Girls may broadly lean Democratic, however there stay deep divisions throughout the demographic, notably alongside racial, age, location, and academic traces. These dynamics have been on show in each 2016 and 2020, when nearly all of white women voted for Trump.
One such voter is Maureen Sullivan of Hoboken, New Jersey, who made waves in 2016 for penning a New York Times op-ed explaining her determination to vote for Trump. As a white, college-educated, Catholic mom who grew up in a pro-union family, voting for Trump “was a simple selection,” she wrote, citing financial points, faculty selection, and the way he would “come into workplace much less burdened by get together loyalties.”

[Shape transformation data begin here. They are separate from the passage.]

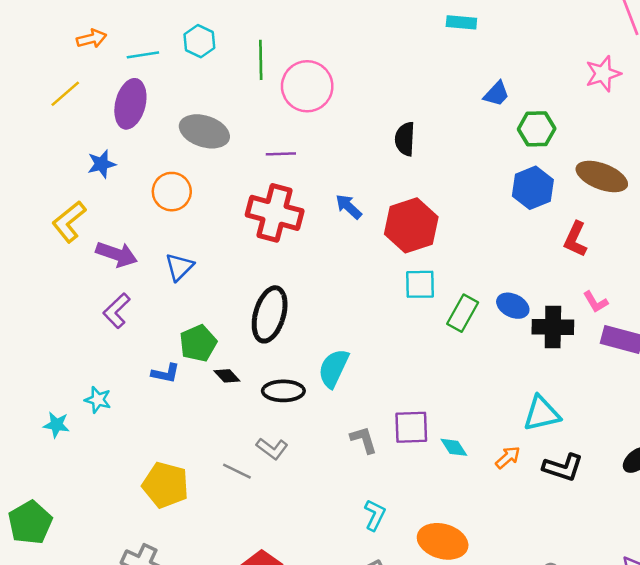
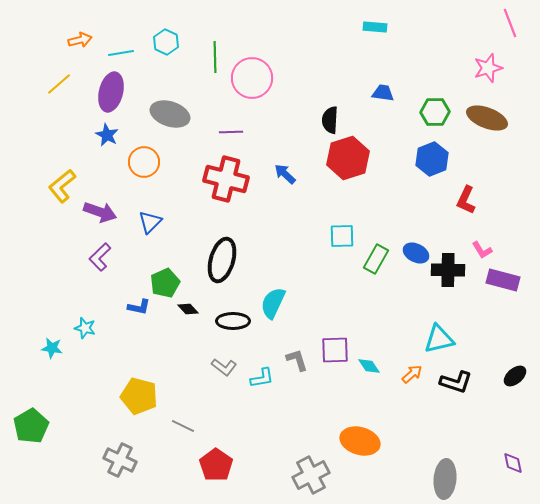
blue trapezoid: (496, 94) -> (383, 93), moved, turned -125
blue star: (102, 164) -> (107, 135), moved, turned -30
brown ellipse: (602, 177) -> (487, 118), moved
red hexagon: (411, 225) -> (348, 158), moved
gray line: (237, 471) -> (183, 426), moved
cyan L-shape: (375, 515) -> (262, 378), moved, turned 55

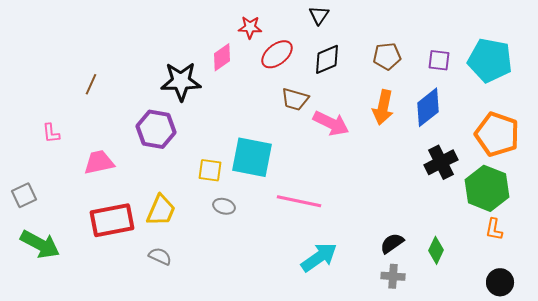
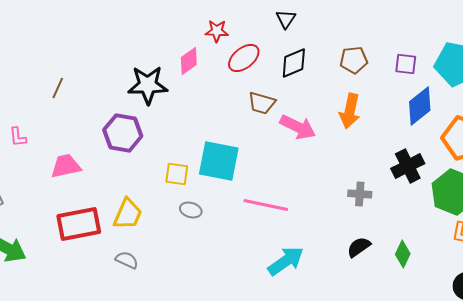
blue diamond: (428, 107) -> (420, 106), moved
gray cross: (393, 276) -> (360, 194), moved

Sullivan, who mentioned she grew up in a standard Democratic family however has largely voted Republican, plans to again Trump once more this yr. “We’ve seen the world [become] much more harmful place than it was when Trump was president,” Sullivan advised Overseas Coverage. Underneath a Trump administration, she would wish to see low taxes, a powerful financial system, and adjustments with crime and the border, she mentioned.
“I simply don’t suppose [Harris] has what it takes to be president,” mentioned Sullivan, who famous that she watches the information always. She likened Harris to an “empty pantsuit.” “I attempt to discover one thing in her that convinces me that she would make an honest president, and I simply haven’t seen it. She will be able to’t converse. She doesn’t appear to have any concepts. She definitely can’t talk them if she does have concepts.”

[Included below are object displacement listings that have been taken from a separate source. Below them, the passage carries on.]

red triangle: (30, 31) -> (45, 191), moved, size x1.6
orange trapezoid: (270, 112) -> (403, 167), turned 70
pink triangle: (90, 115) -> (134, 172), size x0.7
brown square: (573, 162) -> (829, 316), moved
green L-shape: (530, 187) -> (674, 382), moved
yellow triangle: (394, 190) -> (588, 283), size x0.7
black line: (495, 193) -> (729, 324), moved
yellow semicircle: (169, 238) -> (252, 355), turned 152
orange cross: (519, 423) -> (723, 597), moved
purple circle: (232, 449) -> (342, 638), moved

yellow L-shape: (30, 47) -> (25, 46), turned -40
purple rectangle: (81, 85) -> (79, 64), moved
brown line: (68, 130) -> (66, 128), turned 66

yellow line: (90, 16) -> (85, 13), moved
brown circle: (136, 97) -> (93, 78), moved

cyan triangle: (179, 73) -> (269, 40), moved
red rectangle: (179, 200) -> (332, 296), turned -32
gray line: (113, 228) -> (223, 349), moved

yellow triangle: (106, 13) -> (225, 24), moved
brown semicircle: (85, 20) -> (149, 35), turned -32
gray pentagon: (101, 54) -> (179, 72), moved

A recent poll discovered that just about 60 % of college-educated white ladies mentioned they’ll again Harris this election. However 55 % of white ladies and 70 % of white males with out faculty levels mentioned they’ll vote for Trump.
And with just some days to go earlier than the election, each conservative and liberal ladies are already turning out in pressure. Girls are already outpacing males in battleground states, leading to a 10-point gender hole in early voting to this point, Politico reported.
Whereas ready in line to listen to Harris’s speech on Tuesday, 51-year-old Renee Dotson, who works in native authorities, mentioned that she was “glad” the Democratic presidential candidate was a girl of coloration. “However, like, extra importantly than her gender and race is the present circumstances that we’re going through as People proper now and the way that may actually be diminished,” she mentioned.
“We’ve already had a style of what presidency appears to be like like beneath this different candidate, and there’s no must revisit that,” she mentioned. “Nothing good got here from it.”